3.3 Supplement to the facts I

As a result, the market in Italy was successfully developed and a customer base built up (gross profit margin CHF 500,000 p.a.). As it has become increasingly difficult to support them from Switzerland, the number of employees was increased to two and a half full-time positions in Sales & Technical Support in 2014 (new personnel costs: CHF 150,000). The customer contracts are negotiated by the employees in Italy, but signed in Switzerland. It was not necessary to expand the office infrastructure because the sales and technical staff worked mainly from home and were supported from Switzerland (costs for technical and administrative support from Switzerland CHF 190,000).

3.4 Questions

  1. Will the profit from business with Italian customers be taxable in Switzerland in 2014?
  2. Is there anything to be considered regarding the cost of offices and staff in Italy in 2011-2013?

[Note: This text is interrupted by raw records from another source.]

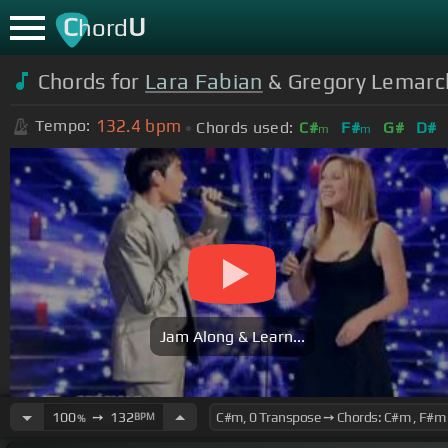
C
U
hord
Chords for
Lara Fabian
& Gregory Lemarch
132.4
bpm
Tempo:
Chords used:
C#
F#
G#
D#
m
m
Jam Along & Learn...
100
➙
132
BPM
%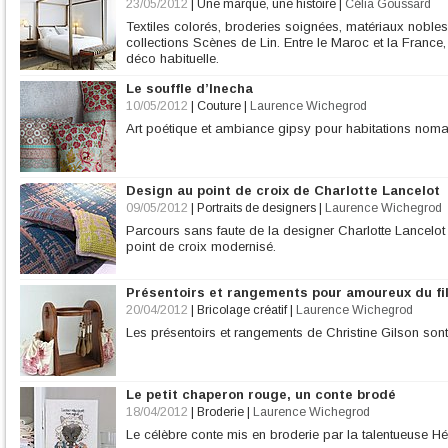
23/05/2012
|
Une marque, une histoire
|
Célia Goussard
Textiles colorés, broderies soignées, matériaux nobles
collections Scènes de Lin. Entre le Maroc et la France
déco habituelle.
Le souffle d’Inecha
10/05/2012
|
Couture
|
Laurence Wichegrod
Art poétique et ambiance gipsy pour habitations noma
Design au point de croix de Charlotte Lancelot
09/05/2012
|
Portraits de designers
|
Laurence Wichegrod
Parcours sans faute de la designer Charlotte Lancel
point de croix modernisé.
Présentoirs et rangements pour amoureux du fi
20/04/2012
|
Bricolage créatif
|
Laurence Wichegrod
Les présentoirs et rangements de Christine Gilson sont 
Le petit chaperon rouge, un conte brodé
18/04/2012
|
Broderie
|
Laurence Wichegrod
Le célèbre conte mis en broderie par la talentueuse Hé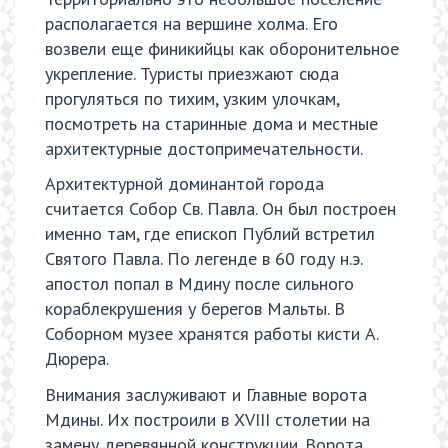
располагается на вершине холма. Его
возвели еще финикийцы как оборонительное
укрепление. Туристы приезжают сюда
прогуляться по тихим, узким улочкам,
посмотреть на старинные дома и местные
архитектурные достопримечательности.
Архитектурной доминантой города
считается Собор Св. Павла. Он был построен
именно там, где епископ Публий встретил
Святого Павла. По легенде в 60 году н.э.
апостол попал в Мдину после сильного
кораблекрушения у берегов Мальты. В
Соборном музее хранятся работы кисти А.
Дюрера.
Внимания заслуживают и Главные ворота
Мдины. Их построили в XVIII столетии на
замену деревянной конструкции. Ворота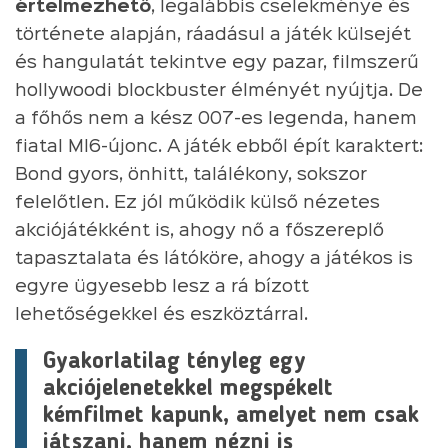
értelmezhető
, legalábbis cselekménye és
története alapján, ráadásul a játék külsejét
és hangulatát tekintve egy pazar, filmszerű
hollywoodi blockbuster élményét nyújtja. De
a főhős nem a kész 007-es legenda, hanem
fiatal MI6-újonc. A játék ebből épít karaktert:
Bond gyors, önhitt, találékony, sokszor
felelőtlen. Ez jól működik külső nézetes
akciójátékként is, ahogy nő a főszereplő
tapasztalata és látóköre, ahogy a játékos is
egyre ügyesebb lesz a rá bízott
lehetőségekkel és eszköztárral.
Gyakorlatilag tényleg egy
akciójelenetekkel megspékelt
kémfilmet kapunk, amelyet nem csak
játszani, hanem nézni is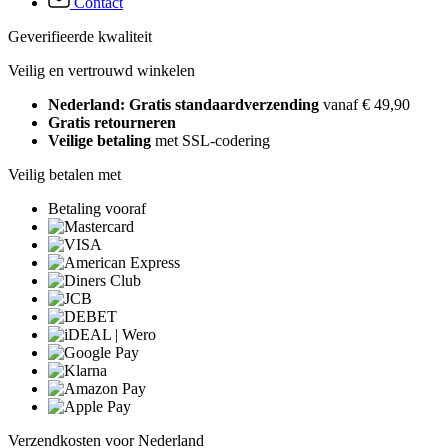
Contact
Geverifieerde kwaliteit
Veilig en vertrouwd winkelen
Nederland: Gratis standaardverzending
vanaf € 49,90
Gratis retourneren
Veilige betaling
met SSL-codering
Veilig betalen met
Betaling vooraf
Verzendkosten voor Nederland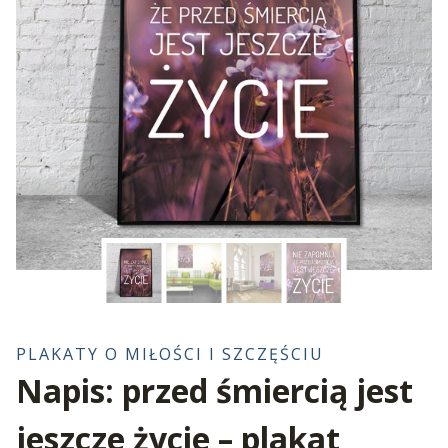
PLAKATY O MIŁOŚCI I SZCZĘŚCIU
Napis: przed śmiercią jest
jeszcze życie – plakat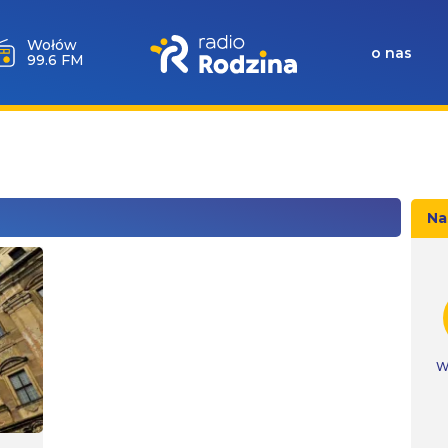
Wołów
o nas
99.6 FM
Na
W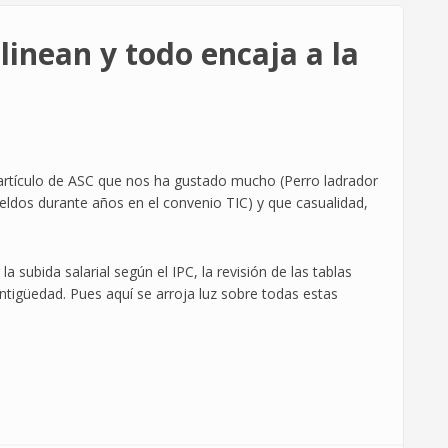
alinean y todo encaja a la
tículo de ASC que nos ha gustado mucho (Perro ladrador
eldos durante años en el convenio TIC) y que casualidad,
 subida salarial según el IPC, la revisión de las tablas
antigüedad. Pues aquí se arroja luz sobre todas estas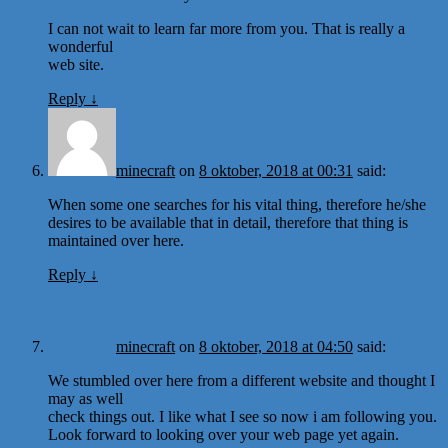
I can not wait to learn far more from you. That is really a
wonderful
web site.
Reply
↓
minecraft
on
8 oktober, 2018 at 00:31
said:
When some one searches for his vital thing, therefore he/she
desires to be available that in detail, therefore that thing is
maintained over here.
Reply
↓
minecraft
on
8 oktober, 2018 at 04:50
said:
We stumbled over here from a different website and thought I
may as well
check things out. I like what I see so now i am following you.
Look forward to looking over your web page yet again.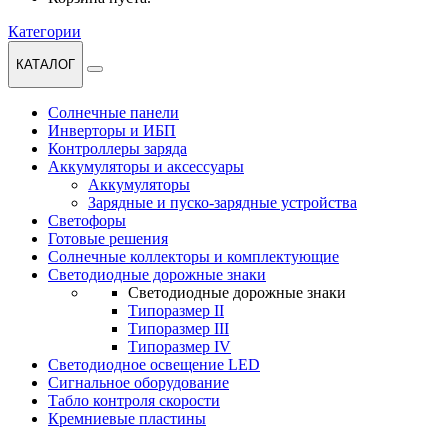
Категории
КАТАЛОГ
Солнечные панели
Инверторы и ИБП
Контроллеры заряда
Аккумуляторы и аксессуары
Аккумуляторы
Зарядные и пуско-зарядные устройства
Светофоры
Готовые решения
Солнечные коллекторы и комплектующие
Светодиодные дорожные знаки
Светодиодные дорожные знаки
Типоразмер II
Типоразмер III
Типоразмер IV
Светодиодное освещение LED
Сигнальное оборудование
Табло контроля скорости
Кремниевые пластины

3.5 Supplement to the facts II

After a profit (before taxes) of CHF 200,000 in 2015, SynFi AG has lost an important customer due to difficult market conditions in the textile industry and has achieved a loss of CHF 100,000 each in 2016 and 2017 in the Italian business.

3.6 Question

How are the losses treated for tax purposes in Switzerland?

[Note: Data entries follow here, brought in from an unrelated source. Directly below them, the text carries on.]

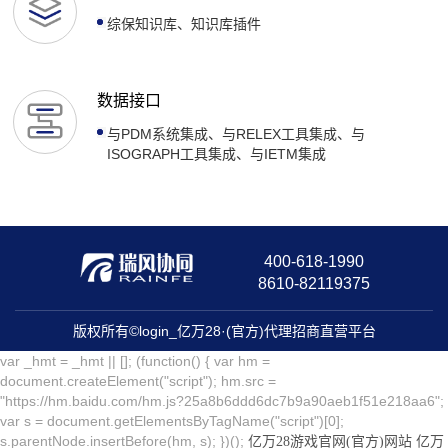
综保知识库、知识库插件
数据接口
与PDM系统集成、与RELEX工具集成、与
ISOGRAPH工具集成、与IETM集成
400-618-1990
8610-82119375
版权所有©login_亿万28·(官方)代理招商直营平台
var _hmt = _hmt || []; (function() { var hm =
document.createElement("script"); hm.src =
"https://hm.baidu.com/hm.js?25a8b6ddd6dc7b9a90aeb1f51e218aa6";
var s = document.getElementsByTagName("script")[0];
s.parentNode.insertBefore(hm, s); })();
亿万28游戏官网(官方)网站
亿万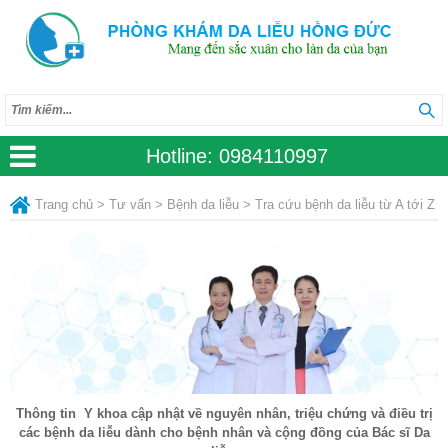
Hotline:
0984110997
Trang chủ
>
Tư vấn
>
Bệnh da liễu
>
Tra cứu bệnh da liễu từ A tới Z
Thông tin Y khoa cập nhật về nguyên nhân, triệu chứng và điều trị
các bệnh da liễu dành cho bệnh nhân và cộng đồng của Bác sĩ Da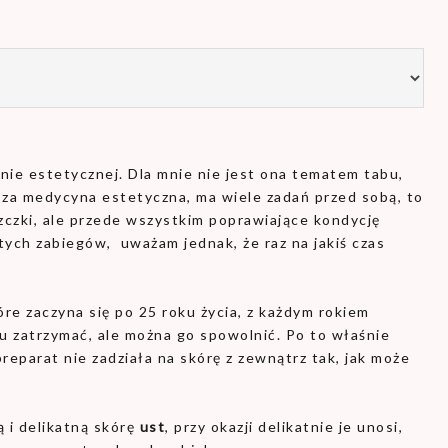
nie estetycznej. Dla mnie nie jest ona tematem tabu,
sza medycyna estetyczna, ma wiele zadań przed sobą, to
szczki, ale przede wszystkim poprawiające kondycję
 tych zabiegów, uważam jednak, że raz na jakiś czas
óre zaczyna się po 25 roku życia, z każdym rokiem
u zatrzymać, ale można go spowolnić. Po to właśnie
eparat nie zadziała na skórę z zewnątrz tak, jak może
 i delikatną skórę
ust
, przy okazji delikatnie je unosi,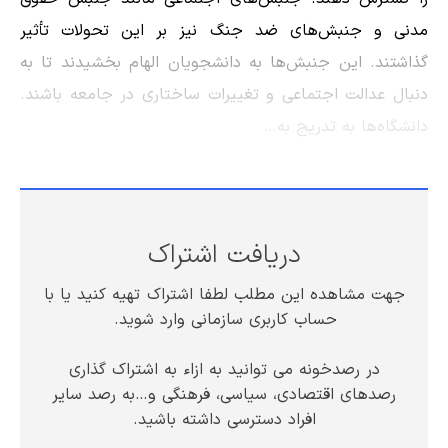
مدنی و جنبش‌های ضد جنگ نیز بر این تحولات تأثیر
گذاشتند. این جنبش‌ها به دانشجویان الهام بخشیدند تا به
دنبال عدالت اجتماعی و تغییرات ساختاری در جامعه باشند.
دانشگاه‌ها به تدریج به…
دریافت اشتراک
جهت مشاهده این مطلب لطفا اشتراک تهیه کنید یا با
حساب کاربری سازمانی وارد شوید.
در رصدخونه می توانید به ازاء به اشتراک گذاری
رصدهای اقتصادی، سیاسی، فرهنگی و…به رصد سایر
افراد دسترسی داشته باشید.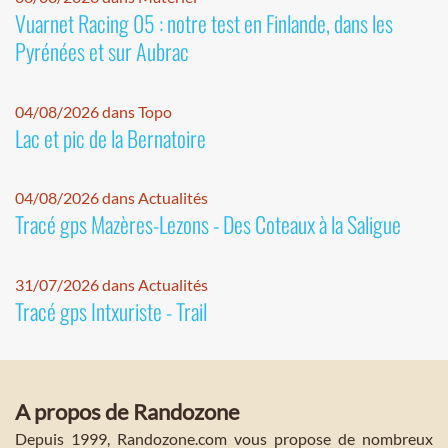
Vuarnet Racing 05 : notre test en Finlande, dans les
Pyrénées et sur Aubrac
04/08/2026 dans Topo
Lac et pic de la Bernatoire
04/08/2026 dans Actualités
Tracé gps Mazères-Lezons - Des Coteaux à la Saligue
31/07/2026 dans Actualités
Tracé gps Intxuriste - Trail
A propos de Randozone
Depuis 1999, Randozone.com vous propose de nombreux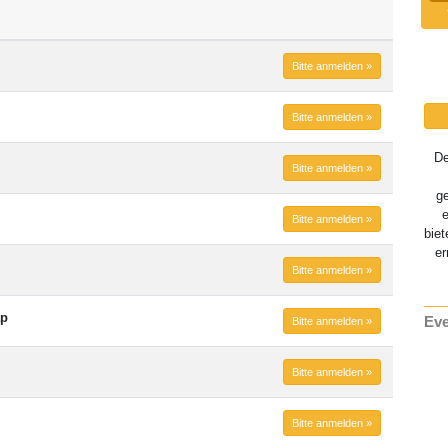
Bitte anmelden »
Bitte anmelden »
D
Bitte anmelden »
g
Bitte anmelden »
biet
er
Bitte anmelden »
ap
Eve
Bitte anmelden »
Bitte anmelden »
Bitte anmelden »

3.7 Supplement to the facts III

For various reasons, the SynFi group is considering the idea of cleaning up the structure. The following variants are under discussion:

  • Transfer of the substance in Italy to an Italian subsidiary of SynFi AG
  • Transfer of the substance in Italy to a foreign sister company of SynFi AG
  • Termination of activities/presence in Italy

3.8 Question

How should these variants be assessed from the point of view of Swiss taxes? What should be noted with regard to the previous year's losses from the Italian business?

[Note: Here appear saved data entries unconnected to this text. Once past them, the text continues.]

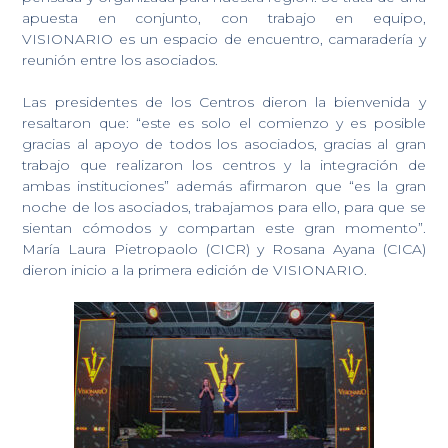
apuesta en conjunto, con trabajo en equipo,
VISIONARIO es un espacio de encuentro, camaradería y
reunión entre los asociados.
Las presidentes de los Centros dieron la bienvenida y
resaltaron que: “este es solo el comienzo y es posible
gracias al apoyo de todos los asociados, gracias al gran
trabajo que realizaron los centros y la integración de
ambas instituciones” además afirmaron que “es la gran
noche de los asociados, trabajamos para ello, para que se
sientan cómodos y compartan este gran momento”.
María Laura Pietropaolo (CICR) y Rosana Ayana (CICA)
dieron inicio a la primera edición de VISIONARIO.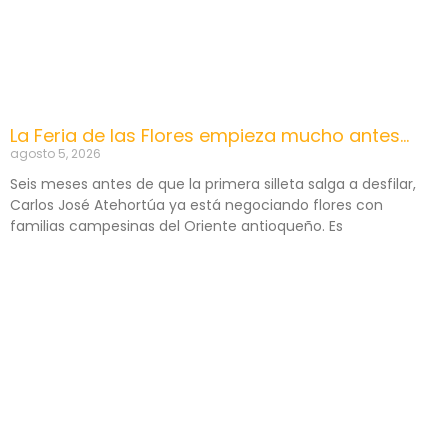
La Feria de las Flores empieza mucho antes…
agosto 5, 2026
Seis meses antes de que la primera silleta salga a desfilar,
Carlos José Atehortúa ya está negociando flores con
familias campesinas del Oriente antioqueño. Es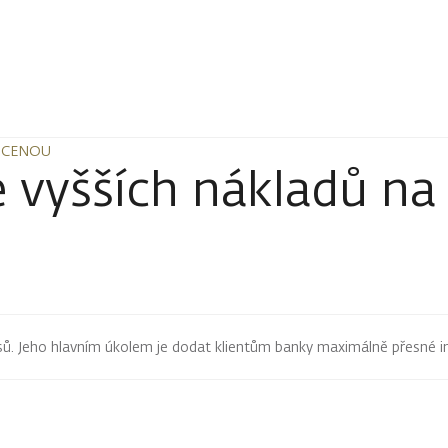
 CENOU
 CENOU
 vyšších nákladů na
pisů. Jeho hlavním úkolem je dodat klientům banky maximálně přesné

4th case 4 - "rehabilitation"

4.1 Facts of the case

Marc Rohner is the sole shareholder of MaRo Immobilien AG and MaRo Produktions AG, which are held as private assets. MaRo Produktions AG operates a business that is in the process of being established and whose entrepreneurial future is uncertain.

The current situation is as follows:

Against this background, the following steps are planned:

  • To secure liquidity, MaRo Immobilien AG grants MaRo Produktions AG an interest-free and unsecured loan of CHF 500,000.
  • Marc Rohner brings MaRo Produktions AG into MaRo Immobilien AG for CHF 1.
  • MaRo Immobilien AG then derecognizes the loan receivable from MaRo Produktions AG. In MaRo Produktions AG, this results in an extraordinary profit of CHF 500,000.

4.2 Questions

  1. How is the granting of a loan by MaRo Immobilien AG to MaRo Produktions AG to be assessed from a tax perspective? What are the tax consequences?
  2. How is the subsequent definitive derecognition of the loan from MaRo Immobilien AG to MaRo Produktions AG to be assessed from a tax perspective?